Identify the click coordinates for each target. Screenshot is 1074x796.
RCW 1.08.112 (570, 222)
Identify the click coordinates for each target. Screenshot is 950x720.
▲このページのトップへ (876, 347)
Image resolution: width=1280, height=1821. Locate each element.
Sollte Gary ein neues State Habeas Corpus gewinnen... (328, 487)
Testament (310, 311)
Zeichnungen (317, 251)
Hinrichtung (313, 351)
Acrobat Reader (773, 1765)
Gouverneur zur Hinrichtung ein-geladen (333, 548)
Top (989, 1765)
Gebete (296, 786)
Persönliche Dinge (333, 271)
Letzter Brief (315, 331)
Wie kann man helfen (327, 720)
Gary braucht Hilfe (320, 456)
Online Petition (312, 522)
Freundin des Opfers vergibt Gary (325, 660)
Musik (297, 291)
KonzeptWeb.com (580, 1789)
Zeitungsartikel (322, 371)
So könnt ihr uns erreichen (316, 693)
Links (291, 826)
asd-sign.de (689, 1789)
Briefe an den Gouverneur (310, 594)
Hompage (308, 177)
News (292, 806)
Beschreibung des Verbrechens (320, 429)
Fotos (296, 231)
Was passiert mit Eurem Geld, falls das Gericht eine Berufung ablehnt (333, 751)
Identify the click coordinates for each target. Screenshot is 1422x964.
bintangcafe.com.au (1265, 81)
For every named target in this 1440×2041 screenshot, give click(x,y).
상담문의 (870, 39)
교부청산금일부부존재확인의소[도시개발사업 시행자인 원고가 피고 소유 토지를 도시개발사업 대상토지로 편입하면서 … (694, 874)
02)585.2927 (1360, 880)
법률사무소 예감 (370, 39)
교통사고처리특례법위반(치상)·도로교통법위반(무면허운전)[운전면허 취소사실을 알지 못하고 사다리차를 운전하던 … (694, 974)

Task:
Write out exactly, and only, each line from the one with "Screenshot is 950x720." down to the last line of the records above.

Exercise output:
Identify the click coordinates for each target. Screenshot is 950x720.
▲このページのトップへ (876, 347)
Image resolution: width=1280, height=1821. Locate each element.
Sollte Gary ein neues State Habeas Corpus gewinnen... (328, 487)
Testament (310, 311)
Zeichnungen (317, 251)
Hinrichtung (313, 351)
Acrobat Reader (773, 1765)
Gouverneur zur Hinrichtung ein-geladen (333, 548)
Top (989, 1765)
Gebete (296, 786)
Persönliche Dinge (333, 271)
Letzter Brief (315, 331)
Wie kann man helfen (327, 720)
Gary braucht Hilfe (320, 456)
Online Petition (312, 522)
Freundin des Opfers vergibt Gary (325, 660)
Musik (297, 291)
KonzeptWeb.com (580, 1789)
Zeitungsartikel (322, 371)
So könnt ihr uns erreichen (316, 693)
Links (291, 826)
asd-sign.de (689, 1789)
Briefe an den Gouverneur (310, 594)
Hompage (308, 177)
News (292, 806)
Beschreibung des Verbrechens (320, 429)
Fotos (296, 231)
Was passiert mit Eurem Geld, falls das Gericht eine Berufung ablehnt (333, 751)
Identify the click coordinates for each target. Screenshot is 1422x964.
bintangcafe.com.au (1265, 81)
For every named target in this 1440×2041 screenshot, give click(x,y).
상담문의 (870, 39)
교부청산금일부부존재확인의소[도시개발사업 시행자인 원고가 피고 소유 토지를 도시개발사업 대상토지로 편입하면서 … (694, 874)
02)585.2927 (1360, 880)
법률사무소 예감 (370, 39)
교통사고처리특례법위반(치상)·도로교통법위반(무면허운전)[운전면허 취소사실을 알지 못하고 사다리차를 운전하던 … (694, 974)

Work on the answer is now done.